#### Work required
Some of the lines below need repeating. Reproduce exactly those between the lines holding "About You Ispanija" and "Megztiniai ir kardiganai", inclusive.

#### Records for this exercise
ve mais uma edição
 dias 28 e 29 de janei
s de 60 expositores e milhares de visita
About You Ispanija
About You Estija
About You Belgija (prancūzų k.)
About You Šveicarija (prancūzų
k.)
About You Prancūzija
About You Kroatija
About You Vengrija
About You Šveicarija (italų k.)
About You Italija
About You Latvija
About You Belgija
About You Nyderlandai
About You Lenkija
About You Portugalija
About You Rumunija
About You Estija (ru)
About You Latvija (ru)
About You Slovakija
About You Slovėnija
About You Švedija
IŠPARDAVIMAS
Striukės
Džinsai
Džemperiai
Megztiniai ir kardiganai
...
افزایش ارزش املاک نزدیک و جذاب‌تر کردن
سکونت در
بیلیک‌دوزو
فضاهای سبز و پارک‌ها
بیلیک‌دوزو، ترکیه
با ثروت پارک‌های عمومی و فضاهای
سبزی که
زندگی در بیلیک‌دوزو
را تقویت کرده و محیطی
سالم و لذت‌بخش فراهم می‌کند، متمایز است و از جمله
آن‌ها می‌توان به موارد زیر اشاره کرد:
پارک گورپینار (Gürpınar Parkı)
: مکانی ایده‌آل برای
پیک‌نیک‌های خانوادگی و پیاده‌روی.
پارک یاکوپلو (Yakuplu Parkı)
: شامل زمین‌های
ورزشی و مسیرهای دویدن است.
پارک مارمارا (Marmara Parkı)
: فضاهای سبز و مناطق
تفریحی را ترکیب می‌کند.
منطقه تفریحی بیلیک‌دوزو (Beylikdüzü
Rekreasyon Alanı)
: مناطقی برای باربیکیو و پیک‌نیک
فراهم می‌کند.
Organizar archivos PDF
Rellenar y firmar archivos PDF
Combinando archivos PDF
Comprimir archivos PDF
...
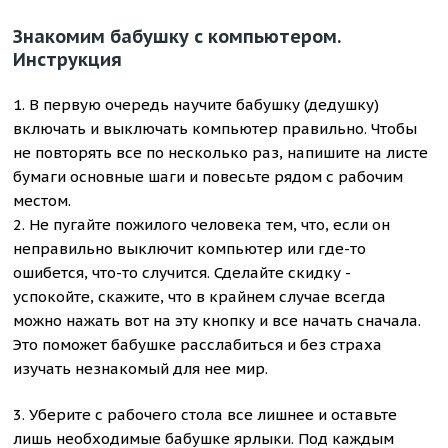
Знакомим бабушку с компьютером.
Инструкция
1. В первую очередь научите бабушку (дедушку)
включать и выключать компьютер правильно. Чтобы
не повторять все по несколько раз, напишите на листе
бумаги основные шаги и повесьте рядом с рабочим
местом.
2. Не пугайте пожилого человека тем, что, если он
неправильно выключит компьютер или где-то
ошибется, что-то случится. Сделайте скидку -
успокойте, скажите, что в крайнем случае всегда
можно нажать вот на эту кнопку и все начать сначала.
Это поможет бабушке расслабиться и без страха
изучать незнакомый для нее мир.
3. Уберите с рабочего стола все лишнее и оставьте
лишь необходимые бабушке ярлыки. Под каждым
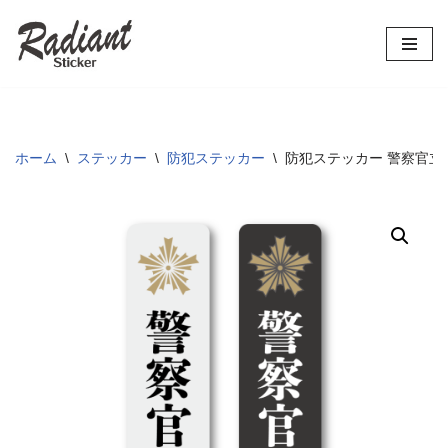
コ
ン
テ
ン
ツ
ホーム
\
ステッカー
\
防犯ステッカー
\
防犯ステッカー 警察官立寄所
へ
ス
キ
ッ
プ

#### Response to this task
About You Ispanija
About You Estija
About You Belgija (prancūzų k.)
About You Šveicarija (prancūzų
k.)
About You Prancūzija
About You Kroatija
About You Vengrija
About You Šveicarija (italų k.)
About You Italija
About You Latvija
About You Belgija
About You Nyderlandai
About You Lenkija
About You Portugalija
About You Rumunija
About You Estija (ru)
About You Latvija (ru)
About You Slovakija
About You Slovėnija
About You Švedija
IŠPARDAVIMAS
Striukės
Džinsai
Džemperiai
Megztiniai ir kardiganai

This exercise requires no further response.